Niger’s opposition calls for Tandja to face high treason charges
Niger’s main opposition party says ousted President Mamadou Tandja should be tried for high treason after he ignored the country’s constitutional court and scrapped presidential term limits by amending the constitution. That’s the reason the army kicked him out a week ago in a military coup welcomed by opposition leaders and even some human rights groups. Tandja tried to serve another five-year term after holding office for 10 years. The ruling junta says it’ll now oversee the writing of a new constitution and work towards civilian elections. High treason carries the death sentence, but opposition leader Mohamed Bazoum states he doesn’t want the former president to be executed. It would be better if he called for Tandja to be banned from politics at risk of a lengthy jail term. The former president is now in detention and executing him won’t be to anyone’s benefit.
Mauritanians recall ambassador to Mali over al-Qaeda
Al-Qaeda’s north African wing is stirring up trouble between west African neighbours.
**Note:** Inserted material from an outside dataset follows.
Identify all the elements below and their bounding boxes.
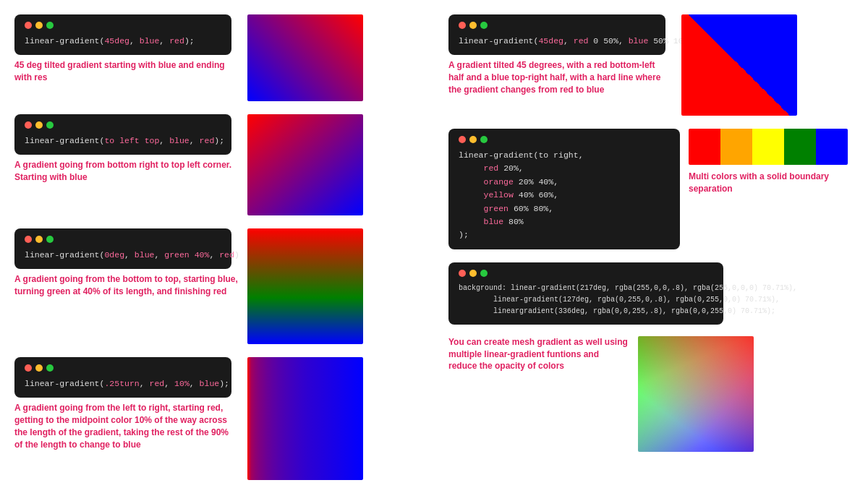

Mauritania has temporarily recalled its ambassador to Mali, after the Malians released four militants from the Islamic Maghreb arm of Osama bin Laden’s group. One of the militants is Mauritanian and the country’s authorities say this violates bilateral security pacts. Mali freed the men weeks after al-Qaeda militants demanded their release threatening to kill French hostage Pierre Camatte, who was abducted from his hotel near Mali’s border with Niger last November. The Malians say the men had served their time, and that their release had nothing to do with al-Qaeda’s demands. The militants also hold three Spanish hostages and an Italian couple, who were kidnapped in Mauritania at the same time as Camatte was taken in Mali. The Malians say Camatte could now be freed. But Mauritania’s upset about who’s seen to be dictating the terms.
Ivorian opposition says unrest to continue until electoral commission restored
Ivory Coast’s opposition say protests in which at least seven people have been killed will go on until President Laurent Gbagbo reinstates the country’s electoral commission. Gbagbo earlier this month dissolved the Ivorian government and the electoral commission, saying non-Ivorians were being added to the electoral register. His actions further delayed a poll schedulled for March that’s already nearly five years overdue. People have run out of patience and critics say Gbagbo is just extending his rule. It’s a dangerous game to play in a nation split into a governing south and rebel-held Muslim north during a 2002/03 civil war, much of which was fuelled by ethnic hatreds. Recent demonstrations have turned violent and deadly. And Gbagbo is fiddling while the country burns.